I see where you are coming from, but i can tell you when they have left to go home.
I don't have to see them to know they have left, the smell in the corridor to get to the car park tells me so.
They are not the sort to down lager, it's shorts.


----------



## mw22 (Aug 15, 2005)

Shorts!!!

Do the decent thing mate and call it in. If ya don't wanna, feel free to PM some number plates, drinking locations and a name or two, and I'll gladly ring up and get the morons off the streets.

Mike


----------



## spain (May 28, 2005)

I agree with Mw22, maybe the safest thing , career wise, is to get someone to speak to them about it, give them a warning, then if they carry on and get done itÂ´s no worry to you, plus it getÂ´s some idiots off the roads.


----------



## TTCool (Feb 7, 2005)

I have a question for a.member

Have you ever witnessed the aftermath of a drink/drive accident? We can all make mistakes but drinking and driving is absolutely anathema.










Joe


----------



## spain (May 28, 2005)

You could look at this if you need a better idea of what Joe just said.

http://www.helpjacqui.com/pdf/jacqui.pdf


----------



## TTCool (Feb 7, 2005)

There is a longer reply to your question taking in a lot of the points already raised by other members, and I agree with these points; the result is nevertheless the same. Do something about your colleagues but be careful with regard to your employment. Do it in such a way as to not jeopardise your ability to support your family.

Joe


----------



## YELLOW_TT (Feb 25, 2004)

Just ask your self one question 
How will you feel if they kill a child on ther drunken way home and you know you may have been able to stop it happening :?: 
No body is making them do this and there is no reason for them to drink and drive it is there choice they know what they are doing and will have only them self to blame for what happens if you shop them 
I know I would not hesitate


----------



## fastasflip (May 13, 2003)

I wouldn't warn them, why should you get any greif especially if they are your supervisors they are obviously big enough and daft enough to know better. Phone up the local dibble anon about half an hour before they are due to leave giving them time to sit up either close to the pub or their home address

You will never know what you may have prevented but god forbid you'll have many a sleepless night if you let it continue and something does happen.


----------



## Johnnywb (May 31, 2006)

Report them for the same reasons already put. If you feel like you can't do it, i'm sure if you PM'd reg numbers / cars, times and locations to a few people here, someone would do it for you.


----------



## a.member (Jan 5, 2007)

Done.


----------



## Rhod_TT (May 7, 2002)

Is this driving back to work from the pub after Friday lunch?

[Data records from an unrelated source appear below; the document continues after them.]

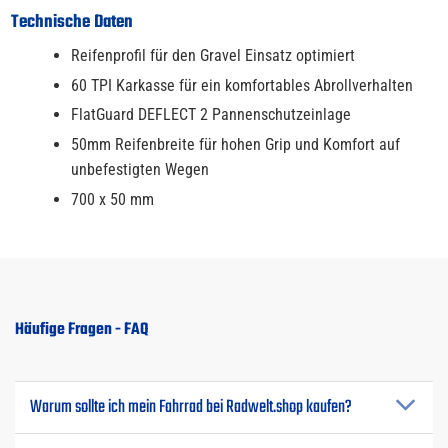
Technische Daten
Reifenprofil für den Gravel Einsatz optimiert
60 TPI Karkasse für ein komfortables Abrollverhalten
FlatGuard DEFLECT 2 Pannenschutzeinlage
50mm Reifenbreite für hohen Grip und Komfort auf
unbefestigten Wegen
700 x 50 mm
Häufige Fragen - FAQ
Warum sollte ich mein Fahrrad bei Radwelt.shop kaufen?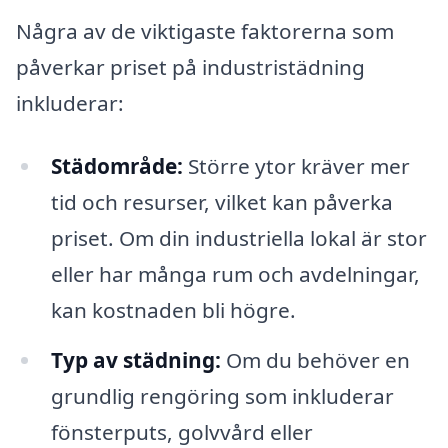
Några av de viktigaste faktorerna som
påverkar priset på industristädning
inkluderar:
Städområde:
Större ytor kräver mer
tid och resurser, vilket kan påverka
priset. Om din industriella lokal är stor
eller har många rum och avdelningar,
kan kostnaden bli högre.
Typ av städning:
Om du behöver en
grundlig rengöring som inkluderar
fönsterputs, golvvård eller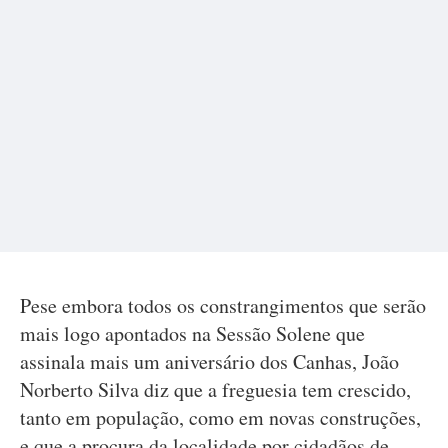
Pese embora todos os constrangimentos que serão
mais logo apontados na Sessão Solene que
assinala mais um aniversário dos Canhas, João
Norberto Silva diz que a freguesia tem crescido,
tanto em população, como em novas construções,
e que a procura da localidade por cidadãos de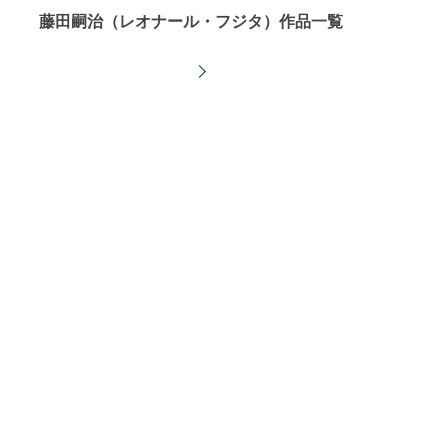
藤田嗣治（レオナール・フジタ）作品一覧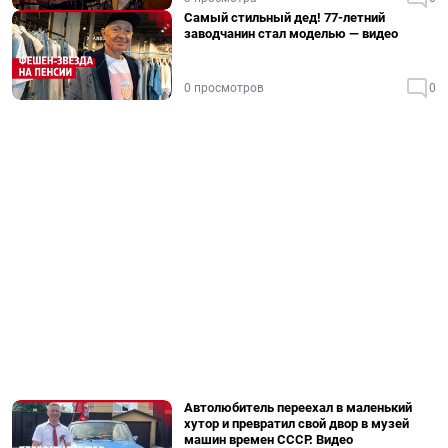
Самый стильный дед! 77-летний
заводчанин стал моделью — видео
0 просмотров
0
Автолюбитель переехал в маленький
хутор и превратил свой двор в музей
машин времен СССР. Видео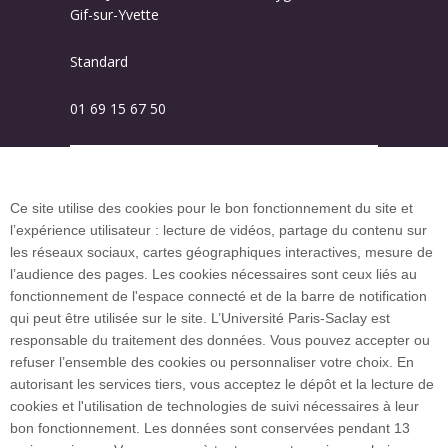
Gif-sur-Yvette
Standard
01 69 15 67 50
Plan des campus
Ce site utilise des cookies pour le bon fonctionnement du site et
l’expérience utilisateur : lecture de vidéos, partage du contenu sur
Plan du site
les réseaux sociaux, cartes géographiques interactives, mesure de
l’audience des pages. Les cookies nécessaires sont ceux liés au
fonctionnement de l'espace connecté et de la barre de notification
Investissement d’avenir (CGI)
qui peut être utilisée sur le site. L’Université Paris-Saclay est
responsable du traitement des données. Vous pouvez accepter ou
refuser l’ensemble des cookies ou personnaliser votre choix. En
Accueil des publics internationaux
autorisant les services tiers, vous acceptez le dépôt et la lecture de
cookies et l'utilisation de technologies de suivi nécessaires à leur
bon fonctionnement. Les données sont conservées pendant 13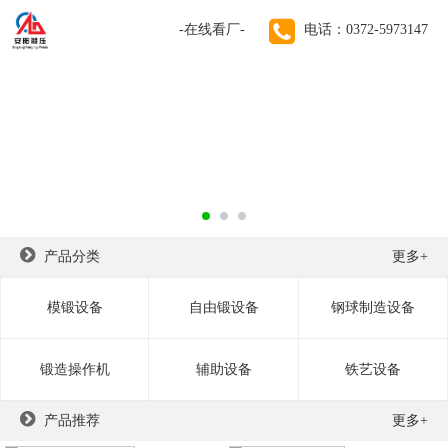
-在线看厂-
电话：0372-5973147
70年锻锤生产经验！
远销德国、美国、法国、英国、俄罗斯、印度、越南等100
个国家和地区
产品分类
更多+
模锻设备
自由锻设备
钢球制造设备
锻造操作机
辅助设备
铁艺设备
产品推荐
更多+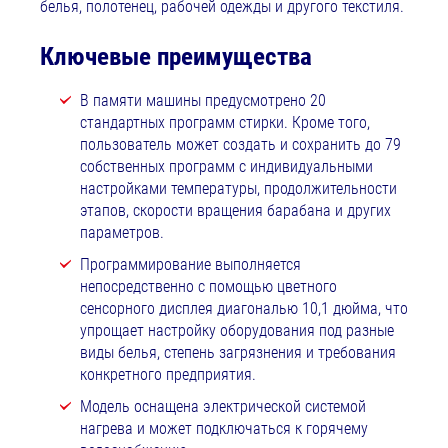
белья, полотенец, рабочей одежды и другого текстиля.
Ключевые преимущества
В памяти машины предусмотрено 20
стандартных программ стирки. Кроме того,
пользователь может создать и сохранить до 79
собственных программ с индивидуальными
настройками температуры, продолжительности
этапов, скорости вращения барабана и других
параметров.
Программирование выполняется
непосредственно с помощью цветного
сенсорного дисплея диагональю 10,1 дюйма, что
упрощает настройку оборудования под разные
виды белья, степень загрязнения и требования
конкретного предприятия.
Модель оснащена электрической системой
нагрева и может подключаться к горячему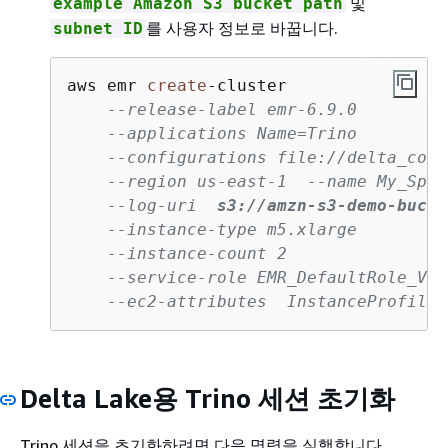
및
example Amazon S3 bucket path
를 사용자 정보로 바꿉니다.
subnet ID
aws emr 
create
-
cluster 

--release-label emr-6.9.0   
--applications Name=Trino  
--configurations file://delta_conf
--region us-east-1  --name My_Spar
--log-uri  
s3://amzn-s3-demo-bucke
--instance-type m5.xlarge  
--instance-count 2   
--service-role EMR_DefaultRole_V2 
--ec2-attributes  InstanceProfile=
Delta Lake용 Trino 세션 초기화
Trino 세션을 초기화하려면 다음 명령을 실행합니다.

Or just driving home after work (after having walked to the pub at lunch)?

If it's the first then it's easy for the police just to be doing "random checks" of pub patrons when people are getting into drivers seats of cars on their way back to work. (i.e. dob them in anon and get the police to stake-out the pub)

If it's the latter then it's more complicated but by the sounds of it you still feel they are way over the drink driving limit - although again tell the local police to wait on their route home (with regestration numbers obviously) and follow them for a bit and pull them over for another "random drink driving" test.

Either way - they need the $hit scaring out of them.

Funny how drink driving is an absolute no-no but speeding isn't classed in the same category. You get people saying "sorry you have been caught speeding" when you get points - like it's not a crime. But if you get caught drink driving most people say you're stupid and diserve everything you get. It's like the government have got this speeding kills thing all tits-up.


----------



## CH_Peter (May 16, 2002)

Rhod_TT said:


> Is this driving back to work from the pub after Friday lunch? Or just driving home after work (after having walked to the pub at lunch)?
> 
> If it's the first then it's easy for the police just to be doing "random checks" of pub patrons when people are getting into drivers seats of cars on their way back to work. (i.e. dob them in anon and get the police to stake-out the pub)
> 
> ...


Drinking and driving is dangerous, no matter where or when. Speed isn't dangerous. The misuse of speed is dangerous.


----------



## Private Prozac (Jul 7, 2003)

TTonyTT said:


> How would you feel if, driving home pi$$ed, one of them knocked over your wife/husband/girlfriend/boyfriend/son/daughter/mother/father/cat/dog/etc?
> 
> Knowing that you could have done something that could well have prevented it ...
> 
> ...


Spot on. My thoughts exactly.

I'd send an anon letter to the local station detailing times, car reg details and location of pub.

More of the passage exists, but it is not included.